When the men came to Jesus, they said, “John the Baptist sent us to you to ask, ‘Are you the one who is to come, or should we expect someone else?’”

At that very time Jesus cured many who had diseases, sicknesses and evil spirits, and gave sight to many who were blind. So he replied to the messengers, “Go back and report to John what you have seen and heard: The blind receive sight, the lame walk, those who have leprosy[a] are cleansed, the deaf hear, the dead are raised, and the good news is proclaimed to the poor. Blessed is anyone who does not stumble on account of me.” (Luke 7:20-23)

The hallmark of the kingdom is wholeness.  The king’s rule is absolute even as his salvation is complete.  When God’s kingdom breaks into the human predicament, nothing remains outside the reach of his compassion and power.  Scripture teaches that salvation is not just forgiveness of past sins, but it is God’s Spirit empowering us to say no to temptation and sin.  It is the washing of present sins as we walk in the light and confess to our faithful and just Father.  It is complete salvation, complete renewal and it touches all facets of life.  In similar fashion, we are involved in a ministry to restore and renew men, women, boys, girls, families, communities, people groups, nations, and creation itself.

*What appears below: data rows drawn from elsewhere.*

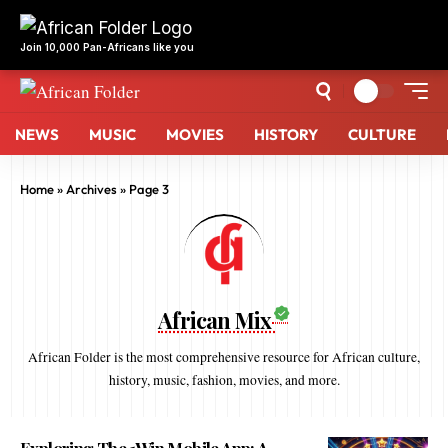
NEWS
MUSIC
MOVIES
HISTORY
CULTURE
Home
»
Archives
»
Page 3
African Mix
African Folder is the most comprehensive resource for African culture,
history, music, fashion, movies, and more.
Exploring The 1Win Mobile App: A
Gateway To Seamless Betting
9 months ago
By
African Mix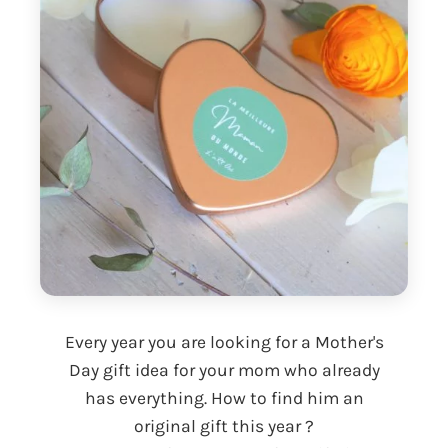
Every year you are looking for a Mother's
Day gift idea for your mom who already
has everything. How to find him an
original gift this year ?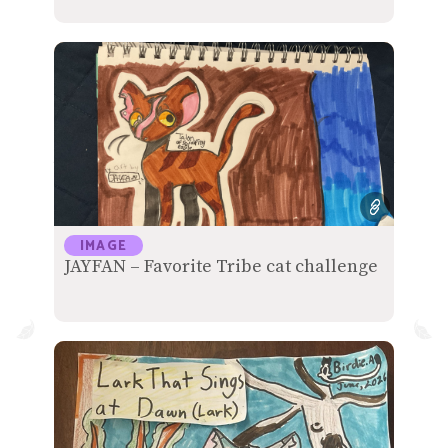
IMAGE
JAYFAN – Favorite Tribe cat challenge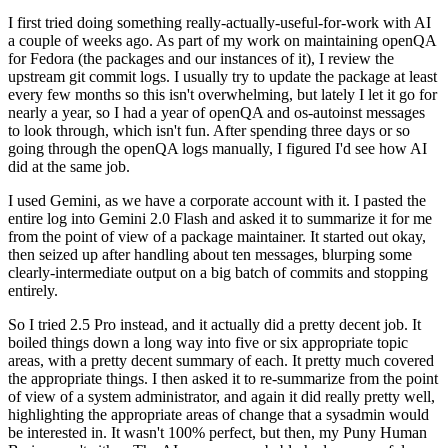
I first tried doing something really-actually-useful-for-work with AI
a couple of weeks ago. As part of my work on maintaining openQA
for Fedora (the packages and our instances of it), I review the
upstream git commit logs. I usually try to update the package at least
every few months so this isn't overwhelming, but lately I let it go for
nearly a year, so I had a year of openQA and os-autoinst messages
to look through, which isn't fun. After spending three days or so
going through the openQA logs manually, I figured I'd see how AI
did at the same job.
I used Gemini, as we have a corporate account with it. I pasted the
entire log into Gemini 2.0 Flash and asked it to summarize it for me
from the point of view of a package maintainer. It started out okay,
then seized up after handling about ten messages, blurping some
clearly-intermediate output on a big batch of commits and stopping
entirely.
So I tried 2.5 Pro instead, and it actually did a pretty decent job. It
boiled things down a long way into five or six appropriate topic
areas, with a pretty decent summary of each. It pretty much covered
the appropriate things. I then asked it to re-summarize from the point
of view of a system administrator, and again it did really pretty well,
highlighting the appropriate areas of change that a sysadmin would
be interested in. It wasn't 100% perfect, but then, my Puny Human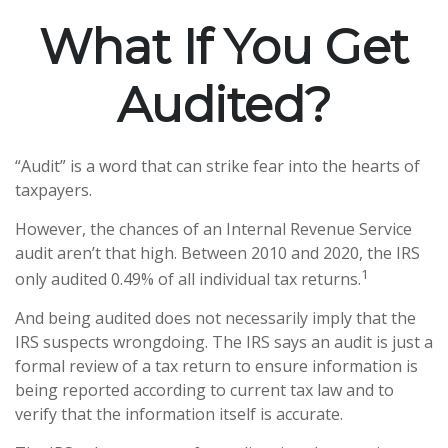
What If You Get
Audited?
“Audit” is a word that can strike fear into the hearts of
taxpayers.
However, the chances of an Internal Revenue Service
audit aren’t that high. Between 2010 and 2020, the IRS
1
only audited 0.49% of all individual tax returns.
And being audited does not necessarily imply that the
IRS suspects wrongdoing. The IRS says an audit is just a
formal review of a tax return to ensure information is
being reported according to current tax law and to
verify that the information itself is accurate.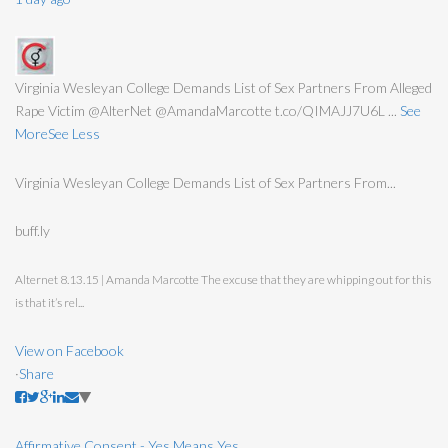
Virginia Wesleyan College Demands List of Sex Partners From Alleged
Rape Victim @AlterNet @AmandaMarcotte t.co/QIMAJJ7U6L
...
See
More
See Less
Virginia Wesleyan College Demands List of Sex Partners From...
buff.ly
Alternet 8.13.15 | Amanda Marcotte The excuse that they are whipping out for this
is that it’s rel...
View on Facebook
·
Share
Affirmative Consent - Yes Means Yes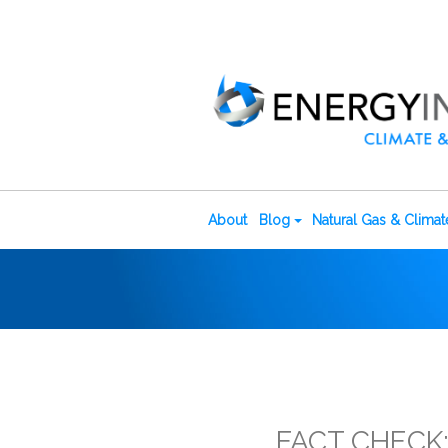
About
Blog
Natural Gas & Clima
FACT CHECK: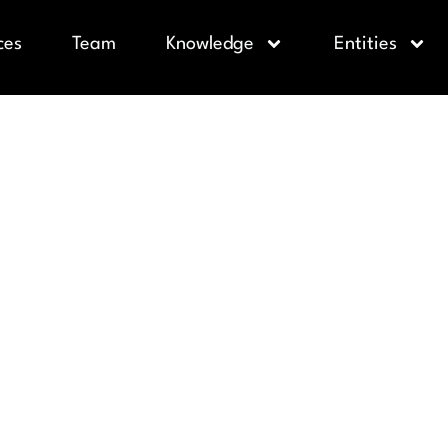
ces
Team
Knowledge
Entities
VE ADDEND
ION AGREE
 MISTAKE V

I mentioned earlier that I have been privileged to witness a few instances of holistic ministry.  The ministries that I have seen the Smiths and McKinzies pursue in Arequipa, Peru are among the finest attempts to display the kingdom of God drawn near to people in need.  They have worked to establish neighborhood libraries but have gone beyond to teach school teachers to help children with literacy.  They have worked to empower people living in new neighborhoods on the outskirts of the city to put in septic systems and have gone beyond to encourage neighborhood associations of cooperation and communication.  They have established a program of micro-loans and gone beyond to train each recipient of a loan in principles of business ethics.  These good works are commendable but there are three important postscripts.  PS #1.  They have prayerfully abandoned all projects that they have judged unsustainable; PS #2.  The sustainable works have been passed on to Peruvian Christians who have been empowered to continue the ministry; and PS #3, all of this has been accompanied by the proclamation of Jesus as Lord.  It is a tribute to their love for people and their obedience to Jesus that they would emulate his own ministry among the Arequipeños.  The fruit of their labors are a small but devoted band of disciples who are enjoying the refreshment of fellowship with the triune God.

May we all pray to possess such a vision and understanding of God’s kingdom.  May we seek to be such servants and then to join forces with such servants, so that we can also pray with clarity and confidence:  “Our Father in heaven, hallowed be your name, your kingdom come, your will be done, on earth as it is in heaven.”